Make your day with a Clint Eastwood festival

During a casual conversation with Aberdeen resident Bobbi McCracken some 40 years ago, I suggested that Aberdeen organize a Clint Eastwood Film Festival patterned after the Oregon Shakespeare Festival in Ashland.

Bobbi quickly deduced that it was a joking reference to the box-office success Eastwood films enjoyed at Grays Harbor theaters. Like many film buffs at the time, I regarded Eastwood as a one-note actor whose career probably wouldn’t survive his stoic portrayals of “Dirty Harry” and the “Man With No Name.”

That wasn’t, to put it mildly, my most astute observation. Little did I realize at the time that Eastwood’s peak as an actor and director was yet to come and that he would still be making films at the age of 91. His latest effort, “Cry Macho,” was released in September.

My lack of foresight possibly cost the Harbor untold riches in tourism dollars. Particularly since Bobbi, who has organized many successful community events in collaboration with her friend Bette Worth, probably could have put together an Eastwood festival.

Some nitpickers might suggest that such a festival belongs in Carmel, California, Eastwood’s longtime home. But William Shakespeare wasn’t exactly a native of Southern Oregon, either.

Although commanding in the right roles, he remains an actor of limited range. He’s been more impressive as a director, with two Academy Awards to his credit in that capacity. Even there, however, he has sometimes spoiled some promising projects by miscasting himself as the leading man.

Nevertheless, he is a good story-teller who has enjoyed far more hits than misses, leaving ample candidates for an Eastwood Film Festival. If allowed to program the opening day, I would select three quality films from the 1990s and a curio from earlier in his career.

“Paint Your Wagon” (1969). The bad news is that Eastwood sings “I Talk to the Trees” in this heavily altered, sporadically entertaining adaptation of the Lerner and Loewe stage musical. The worse news is that it is one of the musical highlights in a movie populated with such non-singers as Lee Marvin and Jean Seberg.

Eastwood and Marvin play gold-rush prospectors who opt to share a wife (Seberg) whom they purchased at an auction.

Filming near Baker in Eastern Oregon was notoriously tumultuous and potentially life-changing for Eastwood in more ways than one. His dissatisfaction with director Joshua Logan helped trigger his desire to direct.

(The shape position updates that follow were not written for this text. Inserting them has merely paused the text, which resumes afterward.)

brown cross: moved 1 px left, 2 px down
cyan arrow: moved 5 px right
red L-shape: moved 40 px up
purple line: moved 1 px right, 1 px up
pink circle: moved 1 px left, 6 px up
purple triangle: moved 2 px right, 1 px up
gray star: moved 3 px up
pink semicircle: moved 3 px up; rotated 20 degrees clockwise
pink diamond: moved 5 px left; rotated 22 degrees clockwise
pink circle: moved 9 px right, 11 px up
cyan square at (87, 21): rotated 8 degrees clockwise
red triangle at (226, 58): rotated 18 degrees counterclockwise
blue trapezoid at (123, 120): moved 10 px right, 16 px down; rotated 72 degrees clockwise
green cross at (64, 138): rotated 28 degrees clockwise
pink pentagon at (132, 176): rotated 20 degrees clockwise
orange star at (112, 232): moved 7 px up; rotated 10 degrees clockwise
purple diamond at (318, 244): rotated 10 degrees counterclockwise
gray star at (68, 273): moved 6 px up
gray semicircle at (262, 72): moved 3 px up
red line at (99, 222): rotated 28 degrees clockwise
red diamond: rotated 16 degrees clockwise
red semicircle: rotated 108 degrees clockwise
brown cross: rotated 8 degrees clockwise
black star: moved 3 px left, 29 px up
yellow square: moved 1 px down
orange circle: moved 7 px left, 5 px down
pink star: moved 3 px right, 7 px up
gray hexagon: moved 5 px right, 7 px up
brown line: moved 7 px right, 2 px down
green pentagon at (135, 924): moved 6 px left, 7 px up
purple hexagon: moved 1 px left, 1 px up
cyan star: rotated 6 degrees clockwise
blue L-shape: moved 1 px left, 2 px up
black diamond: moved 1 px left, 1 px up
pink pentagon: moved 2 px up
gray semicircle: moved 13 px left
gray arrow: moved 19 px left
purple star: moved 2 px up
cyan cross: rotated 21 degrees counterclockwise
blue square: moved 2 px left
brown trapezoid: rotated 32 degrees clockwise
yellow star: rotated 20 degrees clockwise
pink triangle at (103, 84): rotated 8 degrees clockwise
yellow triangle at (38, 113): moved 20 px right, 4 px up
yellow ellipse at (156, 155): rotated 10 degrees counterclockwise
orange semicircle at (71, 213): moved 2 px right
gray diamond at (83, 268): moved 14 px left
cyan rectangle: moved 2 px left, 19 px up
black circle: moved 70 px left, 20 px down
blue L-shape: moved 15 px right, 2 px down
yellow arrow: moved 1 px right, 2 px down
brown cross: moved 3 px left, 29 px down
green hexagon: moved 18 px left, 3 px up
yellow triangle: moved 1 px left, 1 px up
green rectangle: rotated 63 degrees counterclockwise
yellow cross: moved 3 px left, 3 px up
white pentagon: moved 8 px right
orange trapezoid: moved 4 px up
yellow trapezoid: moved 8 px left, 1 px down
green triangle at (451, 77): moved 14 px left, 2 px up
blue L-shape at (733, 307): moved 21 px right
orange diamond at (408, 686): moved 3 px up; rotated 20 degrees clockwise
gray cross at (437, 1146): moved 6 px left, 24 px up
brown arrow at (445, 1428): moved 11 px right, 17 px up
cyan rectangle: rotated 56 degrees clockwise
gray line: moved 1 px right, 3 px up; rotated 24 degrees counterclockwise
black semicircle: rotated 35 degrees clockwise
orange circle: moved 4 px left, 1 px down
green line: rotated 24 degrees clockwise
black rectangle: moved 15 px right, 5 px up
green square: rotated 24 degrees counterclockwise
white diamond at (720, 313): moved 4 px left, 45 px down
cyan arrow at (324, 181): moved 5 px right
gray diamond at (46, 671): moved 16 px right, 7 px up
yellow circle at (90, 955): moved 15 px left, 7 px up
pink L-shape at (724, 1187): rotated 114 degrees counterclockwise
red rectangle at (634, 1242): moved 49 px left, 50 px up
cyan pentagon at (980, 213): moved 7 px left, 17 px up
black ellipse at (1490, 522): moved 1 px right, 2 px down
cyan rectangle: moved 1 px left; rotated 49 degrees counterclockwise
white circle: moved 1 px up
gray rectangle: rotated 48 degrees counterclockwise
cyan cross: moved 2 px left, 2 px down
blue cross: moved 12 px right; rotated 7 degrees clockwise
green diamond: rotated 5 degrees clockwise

Eastwood and Seberg, meanwhile, reportedly began rehearsing their love scenes off-camera well into the night. That attracted the attention of Seberg’s French husband, who arrived on location and supposedly challenged Clint to a duel. Dirty Harry backed off on that one.

In the “Line of Fire” (1993). Ironically, Eastwood may have done his best acting in a film made by another director (Wolfgang Petersen).

He’s entirely believable as a veteran Secret Service agent haunted by his inability to prevent the Kennedy assassination. That makes him a vulnerable target for another would-be assassin (played with appropriate creepiness by John Malkovich), who plays mind games with Eastwood’s character in an attempt to take down the current president.

This was one of the best thrillers of the era, enhanced by a first-rate supporting cast that includes Rene Russo, Dylan McDermott and John Mahoney.

“A Perfect World” (1993). Director Eastwood also plays the minor role of a Texas Ranger in pursuit of an escaped convict (Kevin Costner), who has taken an 8-year-old boy as a hostage.

More of a character study than a thriller, this episodic film sharply divided audiences and critics. Some observers considered it a masterpiece, with Eastwood getting a surprisingly strong performance from a seemingly miscast Costner.

But to call the movie leisurely paced is like saying “Raiders of the Lost Ark” had a few decent action scenes. Even the climactic confrontation takes forever to unfold.

“Unforgiven” (1992). Eastwood won his first Academy Awards for producing and directing this adult Western, regarding by many as the greatest film of that genre.

He also stars an aging, impoverished former gunfighter who is recruited to avenge the brutal beating of a prostitute in an Old Western town.

Gene Hackman won a supporting actor Oscar for playing the hypocritical sheriff and Morgan Freeman is also excellent as the partner of Eastwood’s character. But Eastwood matches their performances by convincingly playing a family man who is revolted by his violent past, but can’t help returning to it for the right price.

Eastwood’s second Oscar winner, the boxing drama “Million Dollar Baby, “ is also a very good (if downbeat) film. We might use it to kick off the second day of the Eastwood Film Festival.